Dataset entries
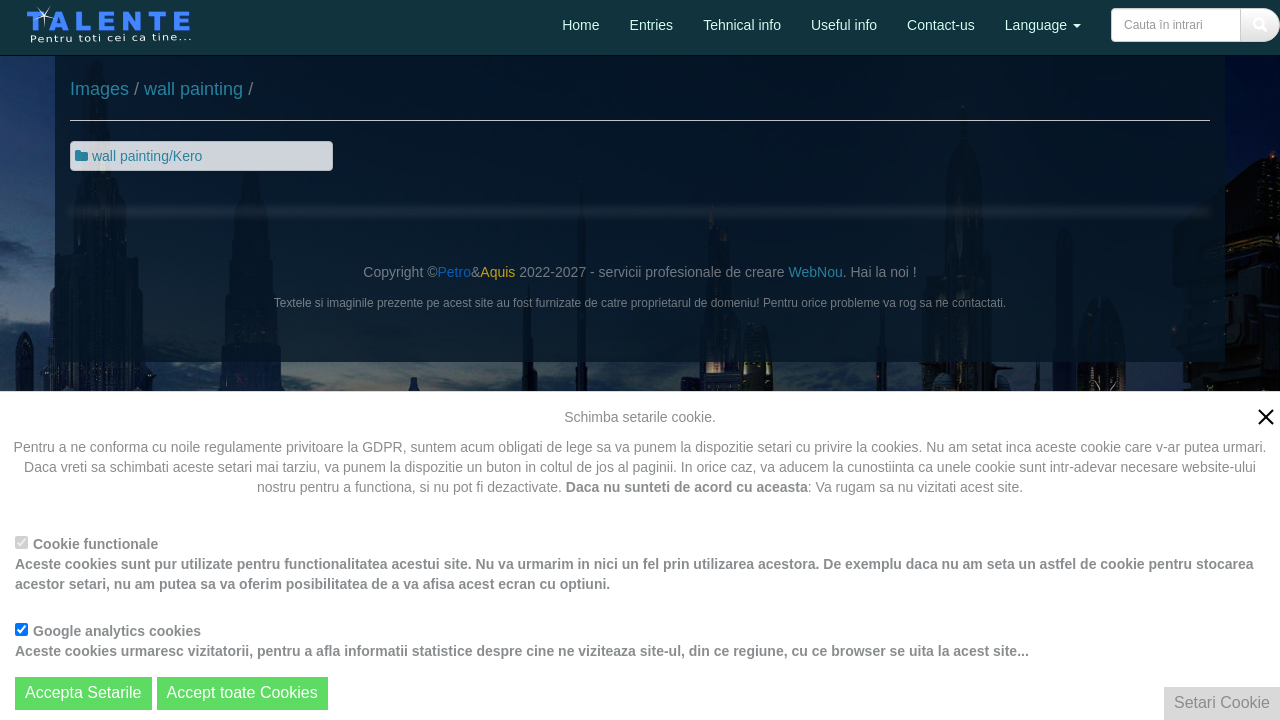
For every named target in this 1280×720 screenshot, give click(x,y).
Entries (652, 25)
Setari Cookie (1222, 702)
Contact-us (941, 25)
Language (1043, 25)
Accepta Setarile (83, 692)
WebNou (815, 272)
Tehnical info (742, 25)
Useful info (844, 25)
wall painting (193, 89)
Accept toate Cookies (242, 692)
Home (580, 25)
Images (99, 89)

*Work to complete*
Write out the records once more, exactly as they stand, with no images.

*Response*
For every named target in this 1280×720 screenshot, give click(x,y).
Entries (652, 25)
Setari Cookie (1222, 702)
Contact-us (941, 25)
Language (1043, 25)
Accepta Setarile (83, 692)
WebNou (815, 272)
Tehnical info (742, 25)
Useful info (844, 25)
wall painting (193, 89)
Accept toate Cookies (242, 692)
Home (580, 25)
Images (99, 89)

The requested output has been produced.